12 outubro 2018

Sobre 'alianças políticas'

Em termos gerais, se bem entendo o ponto 'alianças políticas', tenho a dizer que numa sociedade em que o processo de distribuir riqueza se dá por meio da troca (no caso nosso, troca de seja o que for por dinheiro), a movimentação política não pode se dar segundo princípio diferente do 'toma-lá-dá-cá'. Enfim, se todos negociamos tendo por base a troca, por que e como exigir do profissional da política que negocie em bases diferentes se seu negócio é cumprir as promessas que o elegerão ou elegeram e sua moeda é o voto (o seu, o de seus pares e o dos respectivos eleitores), com que aprovará (ou 'comprará') os projetos que realizam as promessas que fez ao eleitorado ou a possibilidade de trabalhar para os aprovar?

Por que exigir deles que negociem o apoio à aprovação desses projetos em bases exclusivamente morais, se nós, por exemplo, somos capazes de negociar e de fato negociamos em bases diversas com aqueles de quem em termos morais  divergimos mais ou menos sempre que o impõe a circunstância (como a do local de trabalho)? O debate moral tende demasiado ao impasse, que de hábito chamamos de 'polarização', o que ajuda em nada à coesão de grupos, especialmente os de tamanhos dos nossos estados e País, e pode impedir indefinidamente a viabilização do que se projeta. Natural é, sim, que a questão moral oriente a negociação, que estabeleça limites para o que se negocia, mas se ela se impõe além de certo limite, pode não haver acerto algum.

É por aí que vai e sempre foi a chamada 'arte da política' em sociedades do tipo da nossa. Pode não se gostar de como funciona, mas por coerência é preciso desgostar também do fumcionamento como um todo da sociedade em que essa arte existe - e ninguém ou muito pouca gente tem parado o bastante para pensar em mudanças profundas das nossas relações sociais, transformações que bastem para por de lado em definitivo todos esses comportamentos que em termos morais repudiamos. Política, por enquanto, é assim: faça o jogo ou morra na praia.

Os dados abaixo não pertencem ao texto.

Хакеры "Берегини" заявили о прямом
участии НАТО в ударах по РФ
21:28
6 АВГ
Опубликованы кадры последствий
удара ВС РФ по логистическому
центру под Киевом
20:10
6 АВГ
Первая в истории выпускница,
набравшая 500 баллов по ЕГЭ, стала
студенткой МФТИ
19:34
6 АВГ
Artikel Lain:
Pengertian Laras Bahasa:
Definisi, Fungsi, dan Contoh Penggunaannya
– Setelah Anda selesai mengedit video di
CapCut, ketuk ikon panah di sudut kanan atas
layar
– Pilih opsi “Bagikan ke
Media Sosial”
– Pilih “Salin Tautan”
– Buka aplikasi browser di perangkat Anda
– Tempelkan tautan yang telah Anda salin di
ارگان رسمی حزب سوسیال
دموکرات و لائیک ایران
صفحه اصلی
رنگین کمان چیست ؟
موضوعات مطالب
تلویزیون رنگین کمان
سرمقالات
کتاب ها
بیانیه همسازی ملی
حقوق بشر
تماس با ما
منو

Por fim, é provável nunca ter havido o tempo em que se constituíam políticos para o papel de heróis ou mártires, esses que em tese morreriam pela causa coletiva que defendem. Mesmo o herói e o mártir lutam e morrem por causas próprias, e o que há de especial nesses indivíduos é o terem feito suas as causas que são de todos, de as terem tornado mais importantes do que os interesses privados que os mantêm vivos. Heróico ou não, mártir ou não, portanto, o político - bem como o juiz etc - só vota - ou decide - em causa própria, porque não há outro mecanismo indutor da vontade em seres vivos do jeito que somos. Reitero: se quer mudar o modo de funcionar nesse âmbito, mude antes as bases em que nos associamos - ou vá, o contrário, ajeitando-se à bagunça como der.

A mentira final

O ultraje gerado pelas notícias falsas ('fake news') deveria ser reconsiderado. É provável que devêssemos dar-nos por contentes.

Mentir para alguém desimportante não faz muito sentido para o mentiroso. A mentira é em muitos sentidos sinal de certo respeito, de respeito certo para com aquele para quem se mente. Se o indivíduo não tem peso algum na vida de outro, a lei do menor esforço ensina a este a vantagem de dar de ombros e seguir adiante sobre a de elaborar argumento falso que convença o primeiro.

O problema de 'os poderes' nos mentirem, portanto, estará em quando pararem de o fazer, coisa para que não deve faltar muito tempo. Em breve, com a tecnologia tornando-a desnecessária, a mão de obra em ociosidade forçosa não deverá mais fazer jus ao esforço de a enganarem, e aí, sim, é preparar-se para mais do que protestar, muito mais. Um dia nos endereçarão a última mentira, a definitiva, e quem a ouvir, acredite ou não nela, jamais escutará seja o que for outra vez.